__What you should do__
The answer must give back every line of the data exactly, with no pictures.

[Records drawn from a dataset]
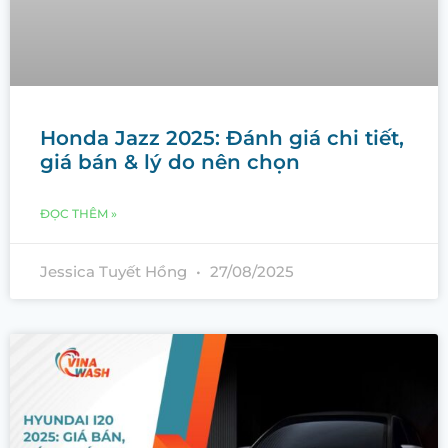
Honda Jazz 2025: Đánh giá chi tiết,
giá bán & lý do nên chọn
ĐỌC THÊM »
Jessica Tuyết Hồng
27/08/2025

__Result for this exercise__
Honda Jazz 2025: Đánh giá chi tiết,
giá bán & lý do nên chọn
ĐỌC THÊM »
Jessica Tuyết Hồng
27/08/2025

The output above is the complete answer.